# Work order:
Where in the data below does the word "precios" appear? Copy every line that has it.
** Data excerpts follows **
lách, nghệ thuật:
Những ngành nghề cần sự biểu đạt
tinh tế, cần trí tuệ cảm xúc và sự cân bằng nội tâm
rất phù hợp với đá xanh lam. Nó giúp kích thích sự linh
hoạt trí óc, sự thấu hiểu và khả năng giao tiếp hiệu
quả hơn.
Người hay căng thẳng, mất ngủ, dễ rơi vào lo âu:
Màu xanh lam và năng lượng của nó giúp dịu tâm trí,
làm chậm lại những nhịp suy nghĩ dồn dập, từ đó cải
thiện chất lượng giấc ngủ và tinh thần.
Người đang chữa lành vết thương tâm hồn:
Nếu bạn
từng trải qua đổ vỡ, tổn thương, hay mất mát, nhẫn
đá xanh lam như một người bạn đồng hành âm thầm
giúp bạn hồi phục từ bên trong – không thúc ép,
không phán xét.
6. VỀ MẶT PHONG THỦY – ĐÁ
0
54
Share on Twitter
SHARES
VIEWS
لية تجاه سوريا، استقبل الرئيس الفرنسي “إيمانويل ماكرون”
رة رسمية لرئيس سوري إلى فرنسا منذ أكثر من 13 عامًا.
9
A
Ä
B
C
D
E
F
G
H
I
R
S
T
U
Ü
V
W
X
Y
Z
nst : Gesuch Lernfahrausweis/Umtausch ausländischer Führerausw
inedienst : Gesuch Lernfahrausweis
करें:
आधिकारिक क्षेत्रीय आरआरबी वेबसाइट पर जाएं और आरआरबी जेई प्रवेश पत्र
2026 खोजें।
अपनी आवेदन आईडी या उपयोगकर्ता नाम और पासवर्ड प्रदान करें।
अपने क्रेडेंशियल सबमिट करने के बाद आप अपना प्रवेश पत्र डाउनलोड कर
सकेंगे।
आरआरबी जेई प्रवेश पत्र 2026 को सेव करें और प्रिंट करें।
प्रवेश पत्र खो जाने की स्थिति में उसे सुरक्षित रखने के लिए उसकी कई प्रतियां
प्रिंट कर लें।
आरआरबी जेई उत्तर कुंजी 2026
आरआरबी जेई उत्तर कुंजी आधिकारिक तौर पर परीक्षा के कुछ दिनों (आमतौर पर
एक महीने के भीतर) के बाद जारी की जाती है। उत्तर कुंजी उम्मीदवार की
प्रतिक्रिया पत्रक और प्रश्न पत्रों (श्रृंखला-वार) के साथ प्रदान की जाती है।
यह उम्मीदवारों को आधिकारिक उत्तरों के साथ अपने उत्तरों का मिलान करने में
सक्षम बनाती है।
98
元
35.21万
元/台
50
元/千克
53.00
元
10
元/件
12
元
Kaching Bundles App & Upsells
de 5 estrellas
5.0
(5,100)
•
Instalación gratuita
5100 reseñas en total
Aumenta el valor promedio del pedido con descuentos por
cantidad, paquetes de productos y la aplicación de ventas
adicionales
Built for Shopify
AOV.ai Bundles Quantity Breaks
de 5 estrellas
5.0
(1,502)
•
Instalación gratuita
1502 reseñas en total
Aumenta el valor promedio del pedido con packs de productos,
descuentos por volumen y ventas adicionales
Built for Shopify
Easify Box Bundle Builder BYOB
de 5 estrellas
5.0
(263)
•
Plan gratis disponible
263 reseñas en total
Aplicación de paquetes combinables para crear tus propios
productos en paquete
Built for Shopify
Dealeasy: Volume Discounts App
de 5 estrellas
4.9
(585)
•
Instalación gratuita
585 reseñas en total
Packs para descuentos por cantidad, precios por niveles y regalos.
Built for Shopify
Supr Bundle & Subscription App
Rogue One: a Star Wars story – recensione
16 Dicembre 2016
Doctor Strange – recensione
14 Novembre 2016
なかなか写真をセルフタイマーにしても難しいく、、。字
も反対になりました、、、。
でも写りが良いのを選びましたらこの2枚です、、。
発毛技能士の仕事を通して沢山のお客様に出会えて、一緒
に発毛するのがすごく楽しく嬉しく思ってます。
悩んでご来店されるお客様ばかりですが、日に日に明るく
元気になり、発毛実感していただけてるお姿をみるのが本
** End of Data excerpts **
** Data excerpts follows **
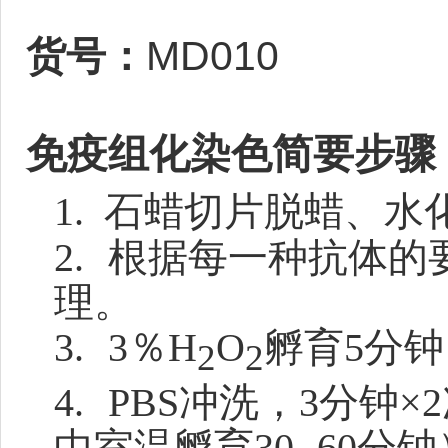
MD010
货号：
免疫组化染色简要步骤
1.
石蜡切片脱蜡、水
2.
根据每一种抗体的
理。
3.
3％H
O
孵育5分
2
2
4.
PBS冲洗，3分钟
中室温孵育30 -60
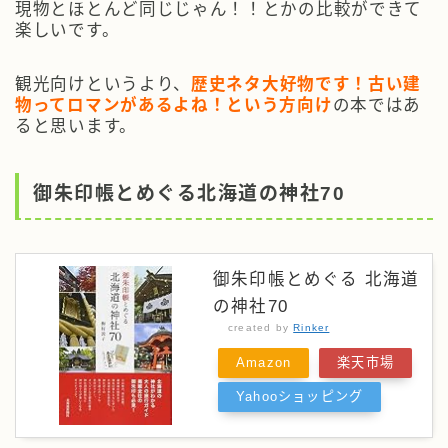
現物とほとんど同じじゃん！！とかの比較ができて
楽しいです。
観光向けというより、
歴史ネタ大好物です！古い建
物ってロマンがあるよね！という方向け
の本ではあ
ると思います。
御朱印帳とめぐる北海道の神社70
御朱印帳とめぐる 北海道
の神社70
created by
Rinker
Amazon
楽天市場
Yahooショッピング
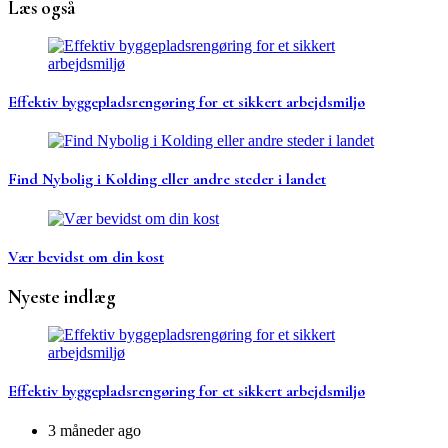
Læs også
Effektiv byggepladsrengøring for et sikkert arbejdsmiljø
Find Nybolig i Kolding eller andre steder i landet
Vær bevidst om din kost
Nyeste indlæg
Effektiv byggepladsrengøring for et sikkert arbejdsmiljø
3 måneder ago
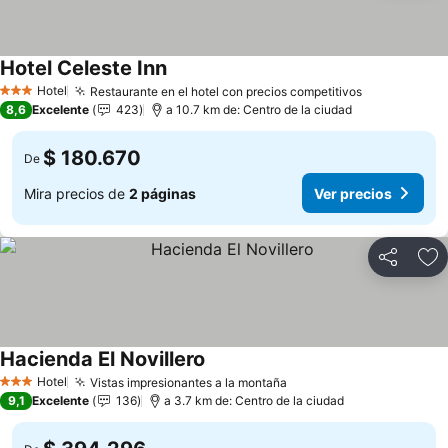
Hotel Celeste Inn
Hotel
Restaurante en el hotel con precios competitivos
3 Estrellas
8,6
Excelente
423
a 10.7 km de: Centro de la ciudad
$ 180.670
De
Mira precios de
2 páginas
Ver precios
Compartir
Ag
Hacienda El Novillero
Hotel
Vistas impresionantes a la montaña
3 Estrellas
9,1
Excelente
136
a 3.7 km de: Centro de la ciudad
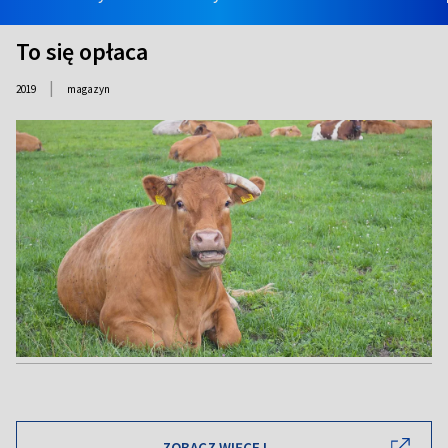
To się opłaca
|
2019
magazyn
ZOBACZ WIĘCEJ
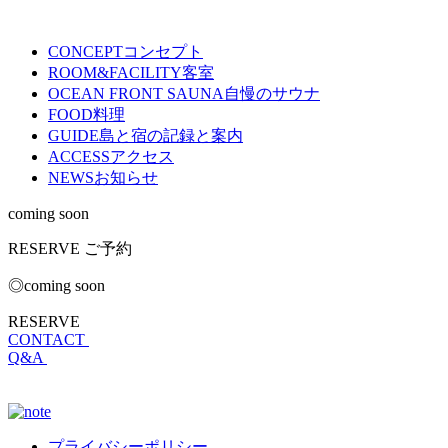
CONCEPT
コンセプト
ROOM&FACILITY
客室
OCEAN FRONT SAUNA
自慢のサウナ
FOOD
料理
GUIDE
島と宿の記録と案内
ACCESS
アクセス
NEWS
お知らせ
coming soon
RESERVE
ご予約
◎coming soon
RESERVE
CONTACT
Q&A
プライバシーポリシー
** End of Data excerpts **
** Data excerpts follows **
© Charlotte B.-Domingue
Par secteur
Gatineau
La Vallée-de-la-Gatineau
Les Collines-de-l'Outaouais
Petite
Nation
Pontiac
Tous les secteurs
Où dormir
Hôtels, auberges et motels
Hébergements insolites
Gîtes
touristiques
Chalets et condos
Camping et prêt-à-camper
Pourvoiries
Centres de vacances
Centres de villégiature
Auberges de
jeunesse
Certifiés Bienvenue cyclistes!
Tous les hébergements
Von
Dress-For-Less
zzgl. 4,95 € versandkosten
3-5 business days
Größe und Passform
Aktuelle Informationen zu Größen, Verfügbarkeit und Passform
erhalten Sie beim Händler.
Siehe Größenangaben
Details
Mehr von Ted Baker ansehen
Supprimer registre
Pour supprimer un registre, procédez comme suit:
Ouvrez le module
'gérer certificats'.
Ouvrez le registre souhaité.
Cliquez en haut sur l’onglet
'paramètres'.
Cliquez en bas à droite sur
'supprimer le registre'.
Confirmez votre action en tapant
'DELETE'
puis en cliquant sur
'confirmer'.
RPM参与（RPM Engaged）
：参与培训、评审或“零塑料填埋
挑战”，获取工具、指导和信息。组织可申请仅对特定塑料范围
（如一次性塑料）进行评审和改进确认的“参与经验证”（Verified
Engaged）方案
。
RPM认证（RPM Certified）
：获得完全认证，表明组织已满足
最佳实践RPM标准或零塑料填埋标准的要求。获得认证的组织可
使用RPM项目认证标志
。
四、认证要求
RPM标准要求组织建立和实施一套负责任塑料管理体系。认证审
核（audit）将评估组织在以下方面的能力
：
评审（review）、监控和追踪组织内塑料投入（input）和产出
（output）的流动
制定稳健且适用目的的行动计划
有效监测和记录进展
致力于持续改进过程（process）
** End of Data excerpts **
# Solution to the exercise:
Packs para descuentos por cantidad, precios por niveles y regalos.
Restaurante en el hotel con precios competitivos
Mira precios de
Ver precios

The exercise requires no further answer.